Stéphane Le Foll cherche notamment des investisseurs pour le site de Lampaul-Guimiliau

Stéphane Le Foll cherche notamment des investisseurs pour le site de Lampaul-Guimiliau - -

Le ministre de l'Agriculture, Stéphane Le Foll, a indiqué, dimanche 20 octobre, que l'Etat allait aider à trouver des investisseurs pour relancer l'abattoir de Lampaul-Guimiliau. Un moyen de pallier les difficultés de Gad, qui ne peut plus assurer l'activité sur ce site.

Stéphane Le Foll prend un peu plus le dossier Gad à bras le corps. Dimanche 20 octobre, le ministre de l'Agriculture a indiqué, lors du Grand Jury RTL-LCI-Le Figaro, que des discussions étaient en cours pour tenter de sauver le site Lampaul-Guimiliau, via l'Etablissement public foncier de Bretagne.

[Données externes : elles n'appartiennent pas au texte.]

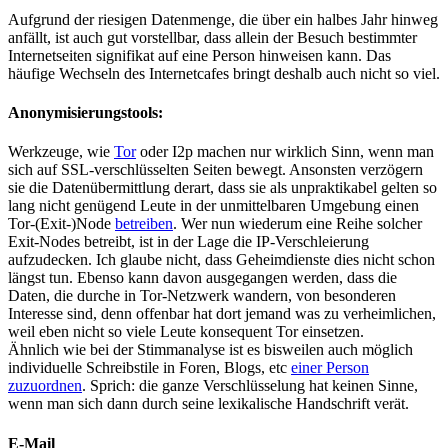
Aufgrund der riesigen Datenmenge, die über ein halbes Jahr hinweg
anfällt, ist auch gut vorstellbar, dass allein der Besuch bestimmter
Internetseiten signifikat auf eine Person hinweisen kann. Das
häufige Wechseln des Internetcafes bringt deshalb auch nicht so viel.
Anonymisierungstools:
Werkzeuge, wie
Tor
oder I2p machen nur wirklich Sinn, wenn man
sich auf SSL-verschlüsselten Seiten bewegt. Ansonsten verzögern
sie die Datenübermittlung derart, dass sie als unpraktikabel gelten so
lang nicht genügend Leute in der unmittelbaren Umgebung einen
Tor-(Exit-)Node
betreiben
. Wer nun wiederum eine Reihe solcher
Exit-Nodes betreibt, ist in der Lage die IP-Verschleierung
aufzudecken. Ich glaube nicht, dass Geheimdienste dies nicht schon
längst tun. Ebenso kann davon ausgegangen werden, dass die
Daten, die durche in Tor-Netzwerk wandern, von besonderen
Interesse sind, denn offenbar hat dort jemand was zu verheimlichen,
weil eben nicht so viele Leute konsequent Tor einsetzen.
Ähnlich wie bei der Stimmanalyse ist es bisweilen auch möglich
individuelle Schreibstile in Foren, Blogs, etc
einer Person
zuzuordnen
. Sprich: die ganze Verschlüsselung hat keinen Sinne,
wenn man sich dann durch seine lexikalische Handschrift verät.
E-Mail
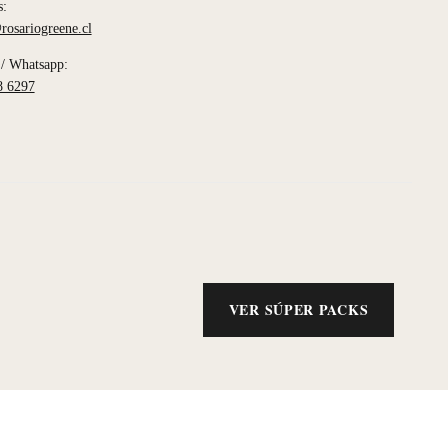
s:
rosariogreene.cl
/ Whatsapp:
8 6297
VER SÚPER PACKS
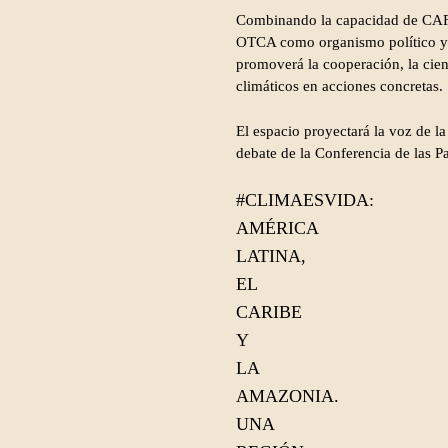
Combinando la capacidad de CAF p
OTCA como organismo político y a
promoverá la cooperación, la cien
climáticos en acciones concretas.
El espacio proyectará la voz de l
debate de la Conferencia de las Pa
#CLIMAESVIDA:
AMÉRICA
LATINA,
EL
CARIBE
Y
LA
AMAZONIA.
UNA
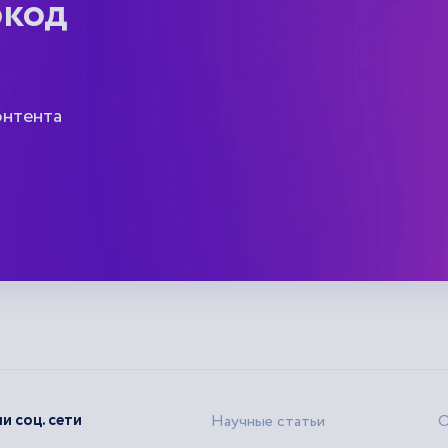
окод
онтента
и соц. сети
Научные статьи
О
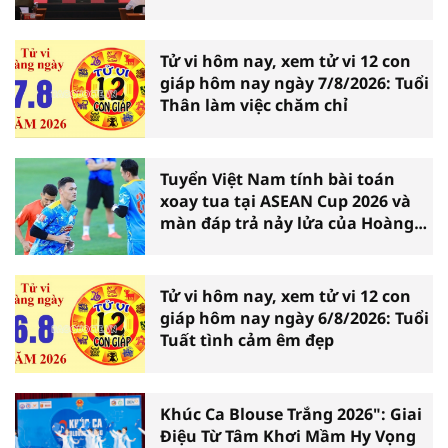
Tử vi hôm nay, xem tử vi 12 con
giáp hôm nay ngày 7/8/2026: Tuổi
Thân làm việc chăm chỉ
Tuyển Việt Nam tính bài toán
xoay tua tại ASEAN Cup 2026 và
màn đáp trả nảy lửa của Hoàng
Hên
Tử vi hôm nay, xem tử vi 12 con
giáp hôm nay ngày 6/8/2026: Tuổi
Tuất tình cảm êm đẹp
Khúc Ca Blouse Trắng 2026": Giai
Điệu Từ Tâm Khơi Mầm Hy Vọng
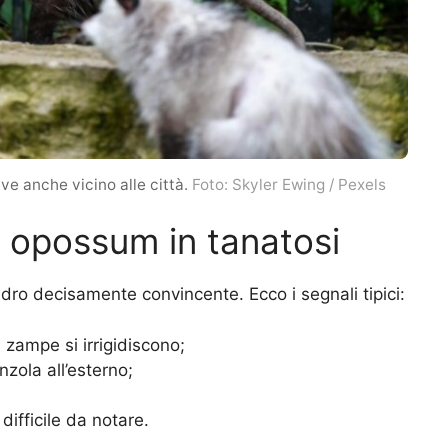
ve anche vicino alle città.
Foto: Skyler Ewing / Pexels
 opossum in tanatosi
dro decisamente convincente. Ecco i segnali tipici:
e zampe si irrigidiscono;
nzola all’esterno;
difficile da notare.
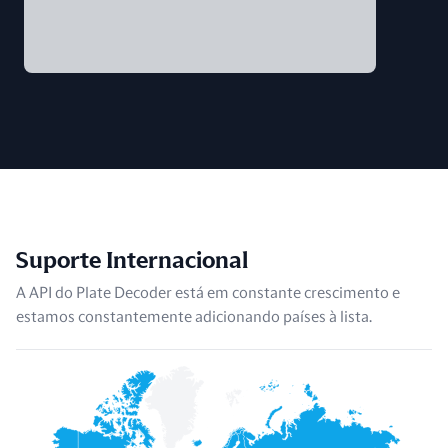
Suporte Internacional
A API do Plate Decoder está em constante crescimento e
estamos constantemente adicionando países à lista.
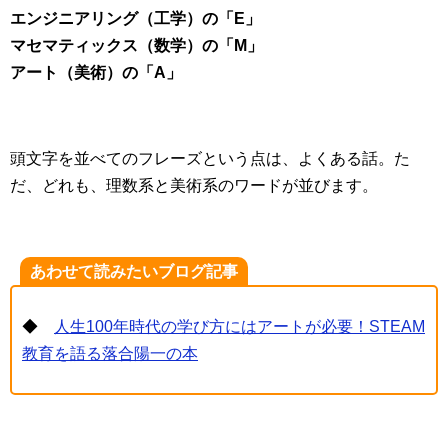
エンジニアリング（工学）の「E」
マセマティックス（数学）の「M」
アート（美術）の「A」
頭文字を並べてのフレーズという点は、よくある話。た
だ、どれも、理数系と美術系のワードが並びます。
あわせて読みたいブログ記事
◆
人生100年時代の学び方にはアートが必要！STEAM
教育を語る落合陽一の本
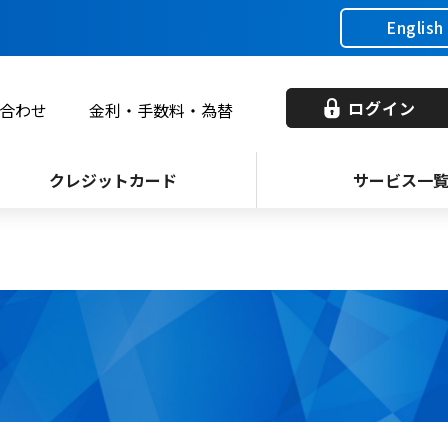
English
ログイン
合わせ
金利・手数料・為替
クレジットカード
サービス一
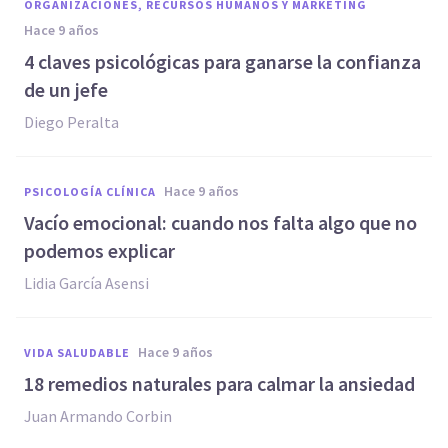
ORGANIZACIONES, RECURSOS HUMANOS Y MARKETING
hace 9 años
4 claves psicológicas para ganarse la confianza
de un jefe
Diego Peralta
hace 9 años
PSICOLOGÍA CLÍNICA
Vacío emocional: cuando nos falta algo que no
podemos explicar
Lidia García Asensi
hace 9 años
VIDA SALUDABLE
​18 remedios naturales para calmar la ansiedad
Juan Armando Corbin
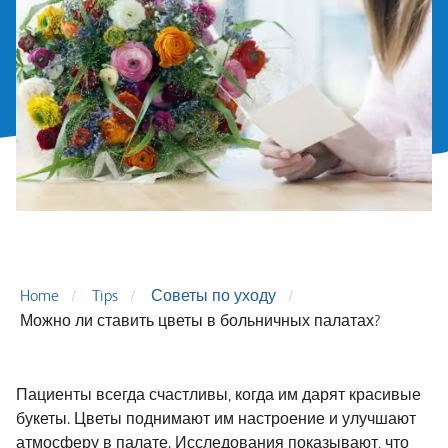
Home
Tips
Советы по уходу
Можно ли ставить цветы в больничных палатах?
Пациенты всегда счастливы, когда им дарят красивые
букеты. Цветы поднимают им настроение и улучшают
атмосферу в палате. Исследования показывают, что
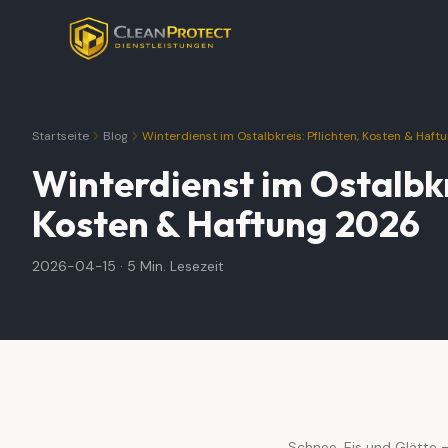
Startseite
Blog
Winterdienst im Ostalbkreis: Pflichten, Kosten & Haf
Winterdienst im Ostalbkr
Kosten & Haftung 2026
2026-04-15
·
5 Min.
Lesezeit
Schnee, Eis und Glätte 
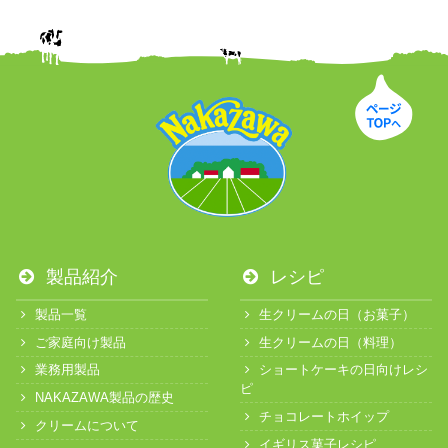
製品紹介
レシピ
製品一覧
生クリームの日（お菓子）
ご家庭向け製品
生クリームの日（料理）
業務用製品
ショートケーキの日向けレシ
ピ
NAKAZAWA製品の歴史
チョコレートホイップ
クリームについて
イギリス菓子レシピ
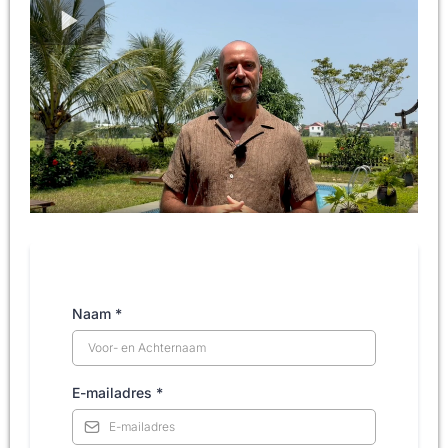
Naam
*
E-mailadres
*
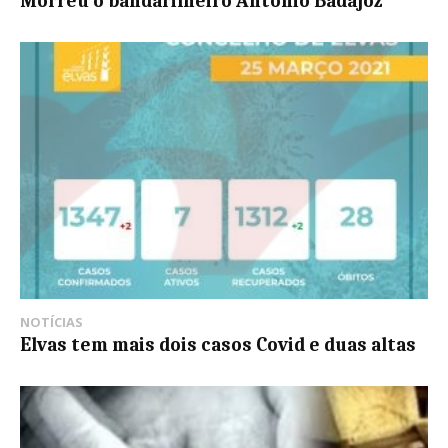
Morreu o bandarilheiro António Badajoz
NOTÍCIAS
Elvas tem mais dois casos Covid e duas altas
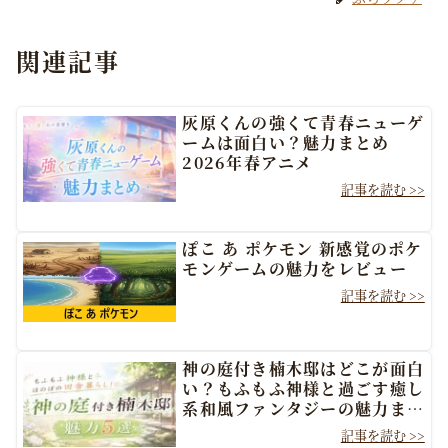
関連記事
灰原くんの強くて青春ニューゲ
ームは面白い？魅力まとめ
2026年春アニメ
ぽこ あ ポケモン 新感覚のポケ
モンゲームの魅力をレビュー
神の庭付き楠木邸はどこが面白
い？もふもふ神様と過ごす癒し
系和風ファンタジーの魅力まと
め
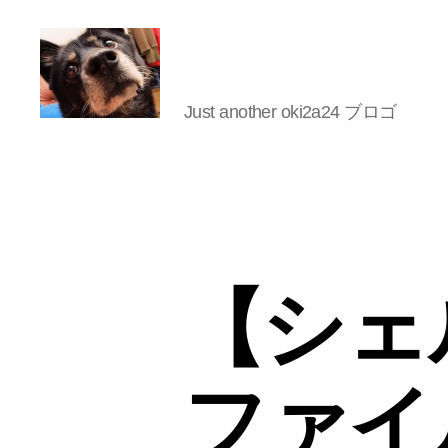
Just another oki2a24 ブロゴ
oki2a24
【シェ
ファイ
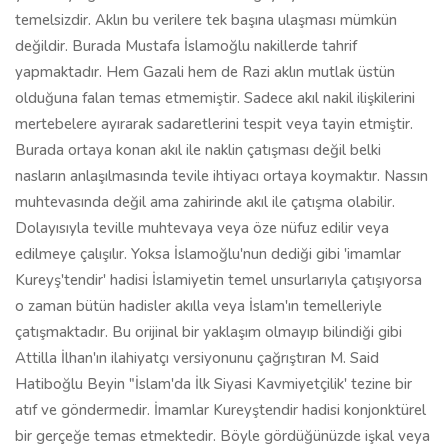
temelsizdir. Aklın bu verilere tek başına ulaşması mümkün
değildir. Burada Mustafa İslamoğlu nakillerde tahrif
yapmaktadır. Hem Gazali hem de Razi aklın mutlak üstün
olduğuna falan temas etmemiştir. Sadece akıl nakil ilişkilerini
mertebelere ayırarak sadaretlerini tespit veya tayin etmiştir.
Burada ortaya konan akıl ile naklin çatışması değil belki
nasların anlaşılmasında tevile ihtiyacı ortaya koymaktır. Nassın
muhtevasında değil ama zahirinde akıl ile çatışma olabilir.
Dolayısıyla teville muhtevaya veya öze nüfuz edilir veya
edilmeye çalışılır. Yoksa İslamoğlu'nun dediği gibi 'imamlar
Kureyş'tendir' hadisi İslamiyetin temel unsurlarıyla çatışıyorsa
o zaman bütün hadisler akılla veya İslam'ın temelleriyle
çatışmaktadır. Bu orijinal bir yaklaşım olmayıp bilindiği gibi
Attilla İlhan'ın ilahiyatçı versiyonunu çağrıştıran M. Said
Hatiboğlu Beyin "İslam'da İlk Siyasi Kavmiyetçilik' tezine bir
atıf ve göndermedir. İmamlar Kureyştendir hadisi konjonktürel
bir gerçeğe temas etmektedir. Böyle gördüğünüzde işkal veya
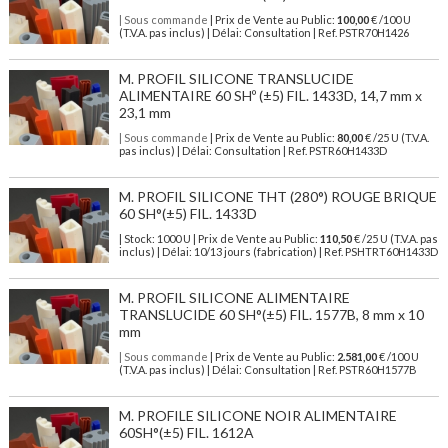
| Sous commande
| Prix de Vente au Public:
100,00
€ /100 U
(T.V.A. pas inclus) | Délai: Consultation | Ref. PSTR70H1426
M. PROFIL SILICONE TRANSLUCIDE
ALIMENTAIRE 60 SHº (±5) FIL. 1433D, 14,7 mm x
23,1 mm
| Sous commande
| Prix de Vente au Public:
80,00
€ /25 U (T.V.A.
pas inclus) | Délai: Consultation | Ref. PSTR60H1433D
M. PROFIL SILICONE THT (280°) ROUGE BRIQUE
60 SH°(±5) FIL. 1433D
| Stock: 1000 U
| Prix de Vente au Public:
110,50
€
/25 U (T.V.A. pas
inclus)
| Délai: 10/13 jours (fabrication) | Ref.
PSHTRT60H1433D
M. PROFIL SILICONE ALIMENTAIRE
TRANSLUCIDE 60 SH°(±5) FIL. 1577B, 8 mm x 10
mm
| Sous commande
| Prix de Vente au Public:
2.581,00
€ /100 U
(T.V.A. pas inclus) | Délai: Consultation | Ref. PSTR60H1577B
M. PROFILE SILICONE NOIR ALIMENTAIRE
60SH°(±5) FIL. 1612A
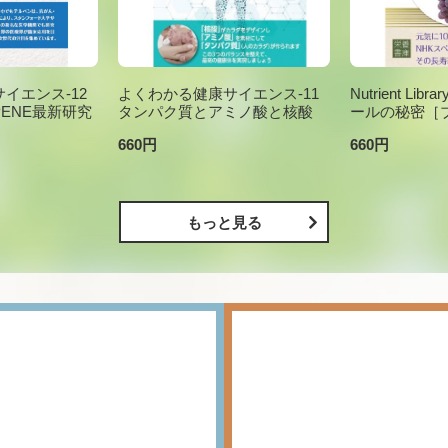
イエンス-12
よくわかる健康サイエンス-11
Nutrient Li
PENE最新研究
タンパク質とアミノ酸と核酸
ールの秘密［
660円
660円
もっと見る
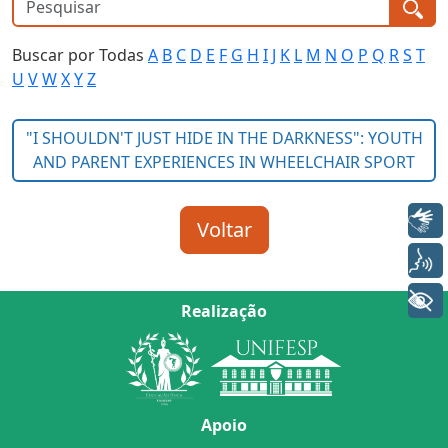
Buscar por Todas
A
B
C
D
E
F
G
H
I
J
K
L
M
N
O
P
Q
R
S
T
U
V
W
X
Y
Z
Libras
Voz
+ Acessibilidade
Realização
Apoio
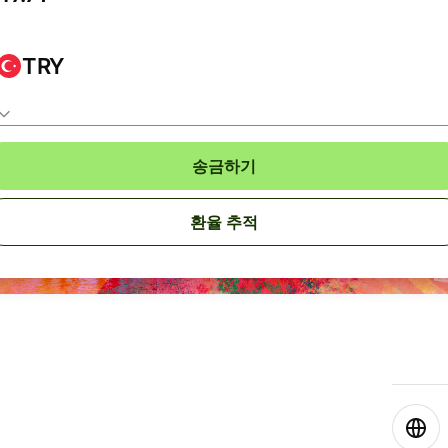
TRY
송금하기
환율 추적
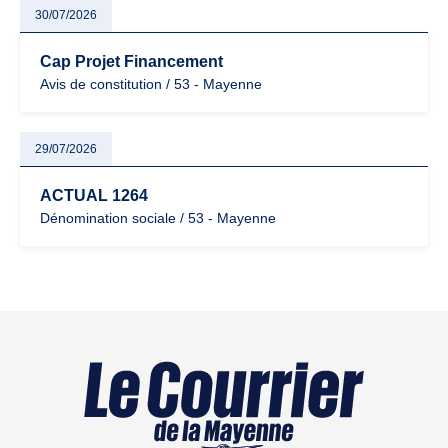
30/07/2026
Cap Projet Financement
Avis de constitution / 53 - Mayenne
29/07/2026
ACTUAL 1264
Dénomination sociale / 53 - Mayenne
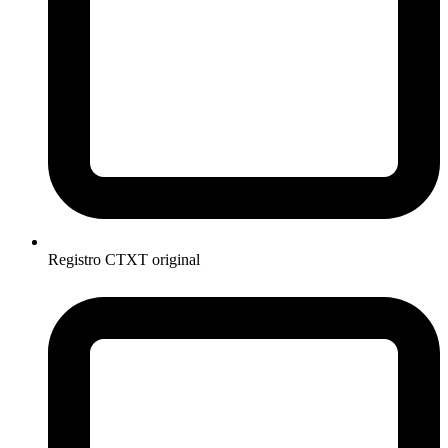
Registro CTXT original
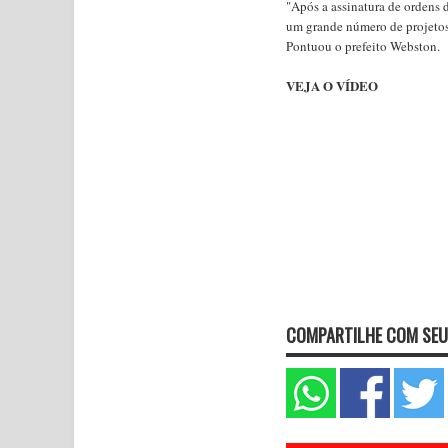
"Após a assinatura de ordens d
um grande número de projetos d
Pontuou o prefeito Webston.
VEJA O VÍDEO
COMPARTILHE COM SEU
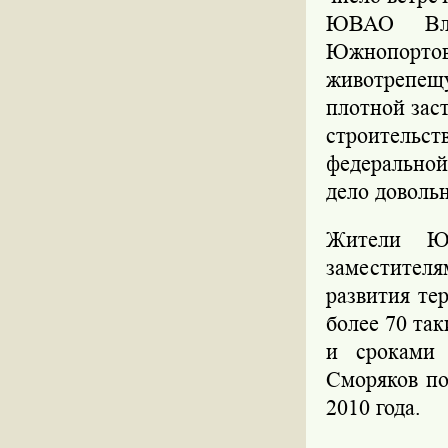
ЮВАО Вла
Южнопортов
животрепещ
плотной зас
строительст
федерально
дело доволь
Жители Юж
заместител
развития те
более 70 та
и сроками 
Сморяков по
2010 года.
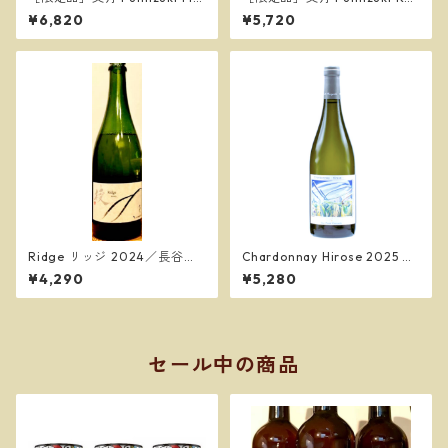
ot Bianco 2025／ドゥエ プン
so 2025／ドゥエ プンティ ヴ
¥6,820
¥5,720
ティ ヴィンヤーズ
ィンヤーズ
Ridge リッジ 2024／長谷川
Chardonnay Hirose 2025 シ
ヴィンヤード
ャルドネ ヒロセ 2025／ドゥ
¥4,290
¥5,280
エ プンティ ヴィンヤーズ
セール中の商品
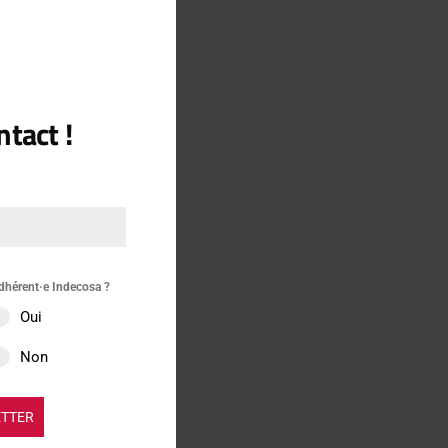
re
tact !
dhérent·e Indecosa ?
Oui
Non
ETTER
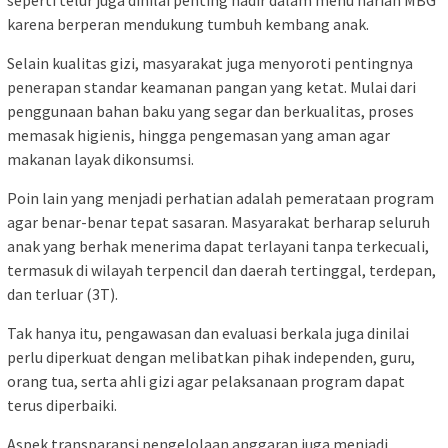
seperti telur juga dinilai penting hadir dalam menu harian MBG
karena berperan mendukung tumbuh kembang anak.
Selain kualitas gizi, masyarakat juga menyoroti pentingnya
penerapan standar keamanan pangan yang ketat. Mulai dari
penggunaan bahan baku yang segar dan berkualitas, proses
memasak higienis, hingga pengemasan yang aman agar
makanan layak dikonsumsi.
Poin lain yang menjadi perhatian adalah pemerataan program
agar benar-benar tepat sasaran. Masyarakat berharap seluruh
anak yang berhak menerima dapat terlayani tanpa terkecuali,
termasuk di wilayah terpencil dan daerah tertinggal, terdepan,
dan terluar (3T).
Tak hanya itu, pengawasan dan evaluasi berkala juga dinilai
perlu diperkuat dengan melibatkan pihak independen, guru,
orang tua, serta ahli gizi agar pelaksanaan program dapat
terus diperbaiki.
Aspek transparansi pengelolaan anggaran juga menjadi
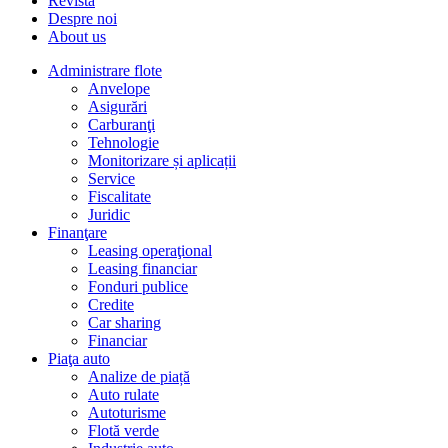
Revista
Despre noi
About us
Administrare flote
Anvelope
Asigurări
Carburanţi
Tehnologie
Monitorizare și aplicații
Service
Fiscalitate
Juridic
Finanţare
Leasing operaţional
Leasing financiar
Fonduri publice
Credite
Car sharing
Financiar
Piaţa auto
Analize de piață
Auto rulate
Autoturisme
Flotă verde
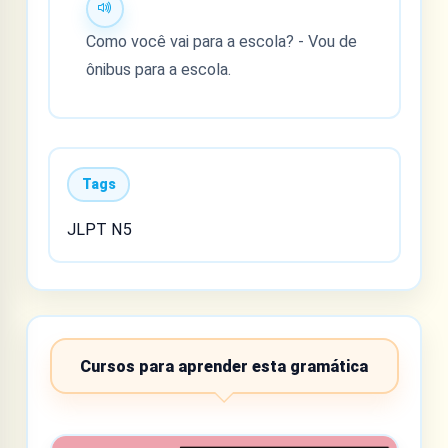
Como você vai para a escola? - Vou de
ônibus para a escola.
Tags
JLPT N5
Cursos para aprender esta gramática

L'objet de "la négociation qui est engagée, c'est de voir comment on peut, au travers de cet établissement foncier régional, donner à la communauté de communes des possibilités de trouver des investisseurs pour réinvestir et réindustrialiser ce site", a-t-il déclaré.

Il a rappelé que Gad, propriétaire actuel du site, était dans une situation trop fragile pour le sauver. "C'est là que la région, c'est là que l'Etat doivent être là pour aider à trouver les moyens de réindustrialiser ce site. C'est ça qui est l'enjeu", a expliqué le ministre. "Ce site, abattoir fermé, reste aujourd'hui avec des activités qui sont maintenues", a rappelé Stéphane Le Foll.

"Pacte d'avenir"

Le président de la communauté de communes de Landivisiau (Finistère), Georges Tigreat, avait assuré, la semaine dernière, que le gouvernement avait décidé d'acquérir le site de l'abattoir Gad de Lampaul-Guimiliau à travers l'établissement public foncier de Bretagne.

Le tribunal de commerce de Rennes a validé, le 11 octobre, le plan de continuation de Gad, entérinant la suppression de 889 emplois, principalement à l'abattoir de Lampaul-Guimiliau, sur un total de 1.700.

Un nouveau coup dur pour la Bretagne, après notamment la mise en redressement judiciaire du volailler Doux, qui a conduit le gouvernement à présenter, mercredi 23 octobre, un "pacte d'avenir" pour la région, débloquant au passage 15 millions d'euros.